Душу волновавшегося Змея раздирали смутные сомнения в правильности поступка и робкие надежды на надежность собственной интуиции, и он тоже не мог усидеть на месте. Сходил за своим мешком с продуктами, отдал его Парне, помогавшей Листу накрывать ужин, и принялся подбрасывать ветки в костер, постоянно оглядываясь в сторону дороги и прислушиваясь. Тревожились и окружающие его люди. Никто не знал, какие перемены ждут их впереди, но все постепенно заразились лихорадочным нетерпением, горевшим в серых глазах неизвестно откуда взявшегося мужчины, так резко изменившего казавшееся незыблемым будущее.
Стук подков по выложенному камнем тракту они расслышали издали, когда закат давно погас и сумерки начали густеть с каждой минутой. Змей, очень сомневавшийся, что карета, в которой, как ему написали, едут люди Олтерна, сможет проехать к костру по бездорожью, вскочил с места, схватил горящую ветвь и бросился на край поляны. Он махал до тех пор, пока не понял, что больше не слышит знакомого цокота, но, когда, разочарованно опустив ветку, принялся сбивать с нее огонь, копыта зазвенели вновь. Теперь они приближались неумолимо, и у Змея отлегло от сердца, зря он волновался, прибыли вовсе не новички. Без его подсказки догадались выпрячь коней и преодолеть двести шагов верхом.
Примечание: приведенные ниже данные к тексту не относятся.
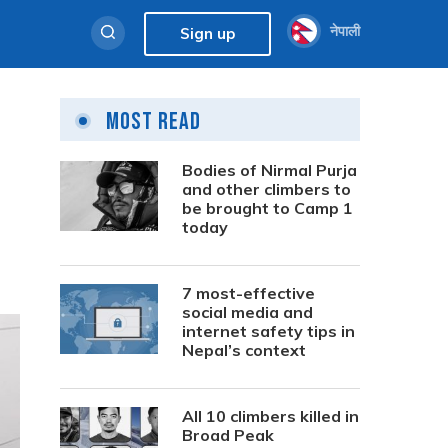
नेपाली
Sign up
Most Read
Bodies of Nirmal Purja
and other climbers to
be brought to Camp 1
today
7 most-effective
social media and
internet safety tips in
Nepal’s context
All 10 climbers killed in
Broad Peak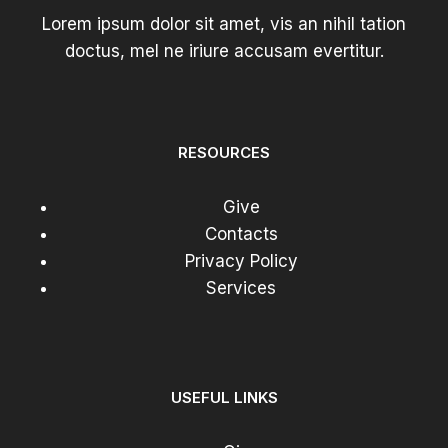
Lorem ipsum dolor sit amet, vis an nihil tation
doctus, mel ne iriure accusam evertitur.
RESOURCES
Give
Contacts
Privacy Policy
Services
USEFUL LINKS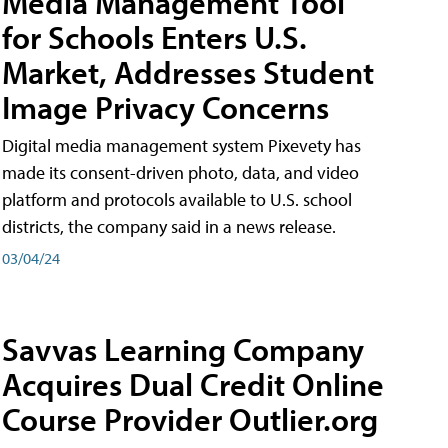
Media Management Tool
for Schools Enters U.S.
Market, Addresses Student
Image Privacy Concerns
Digital media management system Pixevety has
made its consent-driven photo, data, and video
platform and protocols available to U.S. school
districts, the company said in a news release.
03/04/24
Savvas Learning Company
Acquires Dual Credit Online
Course Provider Outlier.org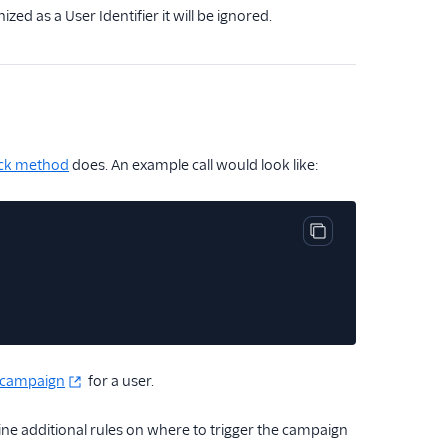
ed as a User Identifier it will be ignored.
ck method
does. An example call would look like:
Copy code block
a campaign
for a user.
ne additional rules on where to trigger the campaign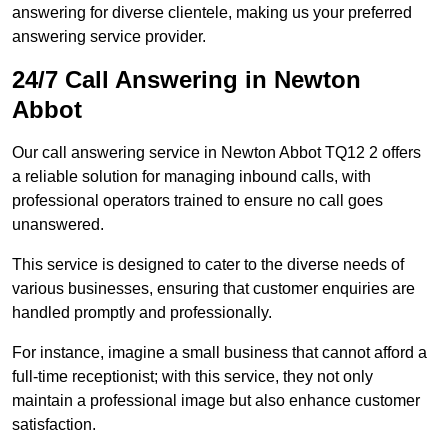
answering for diverse clientele, making us your preferred
answering service provider.
24/7 Call Answering in Newton
Abbot
Our call answering service in Newton Abbot TQ12 2 offers
a reliable solution for managing inbound calls, with
professional operators trained to ensure no call goes
unanswered.
This service is designed to cater to the diverse needs of
various businesses, ensuring that customer enquiries are
handled promptly and professionally.
For instance, imagine a small business that cannot afford a
full-time receptionist; with this service, they not only
maintain a professional image but also enhance customer
satisfaction.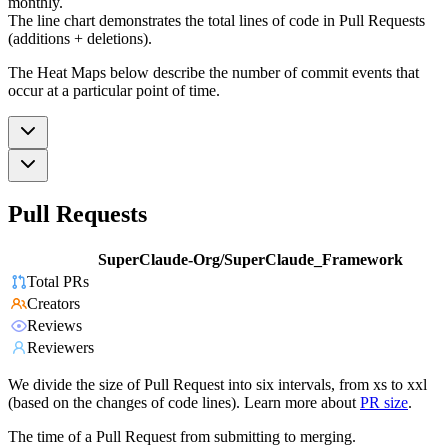
monthly.
The line chart demonstrates the total lines of code in Pull Requests
(additions + deletions).
The Heat Maps below describe the number of commit events that
occur at a particular point of time.
Pull Requests
SuperClaude-Org/SuperClaude_Framework
Total PRs
Creators
Reviews
Reviewers
We divide the size of Pull Request into six intervals, from xs to xxl
(based on the changes of code lines). Learn more about
PR size
.
The time of a Pull Request from submitting to merging.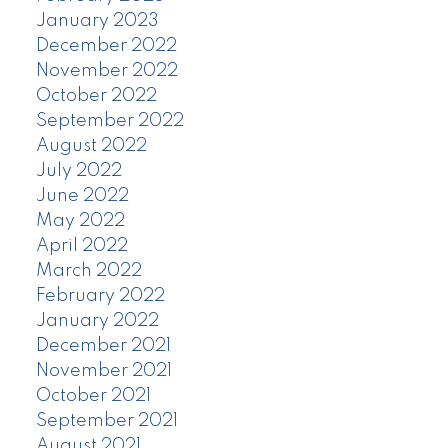
January 2023
December 2022
November 2022
October 2022
September 2022
August 2022
July 2022
June 2022
May 2022
April 2022
March 2022
February 2022
January 2022
December 2021
November 2021
October 2021
September 2021
August 2021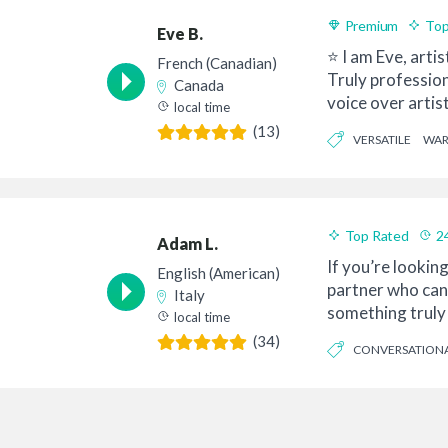
Premium
Top
Eve B.
⭐ I am Eve, artis
French (Canadian)
Truly professio
Canada
voice over artis
local time
Quebec, l...
(13)
VERSATILE
WA
Top Rated
2
Adam L.
If you’re looking
English (American)
partner who can
Italy
something truly 
local time
with your ...
(34)
CONVERSATION
INFORMATIVE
Но когда лошади вылетели в освещенный костром круг, граф некоторое время стоял в недоумении, с сомнением рассматривая прибывшую подмогу. Самым надежным ему показался крепкий мужчина средних лет, но он сразу же принялся собирать лошадей в связку, явно намереваясь увести к оставшейся у дороги карете. Змею стало понятно, что это всего лишь один из возниц и, значит, главным в этой группе быть не может. Вторым приехавшим был совсем молодой веснушчатый парнишка в длинной куртке и темной косынке, повязанной низко на лоб по матросской моде.
Ну а последний посланец вообще вызвал у Змея нервную ухмылку. Седая худощавая женщина с добродушным лицом и в скромном темном одеянии, спустившаяся с помощью спутников с лошади, казалась кухаркой или няней, и непонятно было, чем она поможет Змею. А незнакомка внимательно посмотрела на графа и, не говоря ни слова, направилась к раненому. А вот парнишка, едва окинув всех быстрым взглядом, вытащил из привезенного с собой саквояжа большую пирамидку и, поставив ее прямо на песок, кивнул Листу.
– Иди сюда и веди своих дружков. Держи их покрепче и ломай вот эту капсулу. Там вас встретят. Справишься?
– Конечно, – чувствуя, как тревожно забилось сердце, серьезно кивнул тот и направился к бывшим товарищам.
Поднял на ноги, подвел к пирамидке и, продев одну руку сквозь связанные запястья, второй решительно стиснул большую капсулу. Блеснул огонек портала, и трое бывших дозорных отправились навстречу новой жизни.
– Я обещал ему защиту, – подозрительно присматриваясь к парню, вызывавшему у него неясные сомнения, напомнил граф на всякий случай.
– Мы передали это, – кротко кивнула Лэни и, словно не замечая, каким испытующим взглядом сверлит ее муж, оглянулась на Тмирну: – Что с ним?
– Придется полежать несколько дней, но думаю, все будет хорошо, – поднимаясь на ноги, уверенно сообщила та и строго посмотрела на графа. – Дагорд, бери его, вы пойдете вперед, а мы за вами.
Змей послушно кивнул, ясно понимая, спорить сейчас уже поздно, а задавать вопросы рано, и подхватил селянина на руки. Парнишка, все сильнее напоминавший Змею одну настырную особу, ухватил Дагорда за руку, пробормотал: «Меня зовут Эсталис» – и решительно сломал капсулу.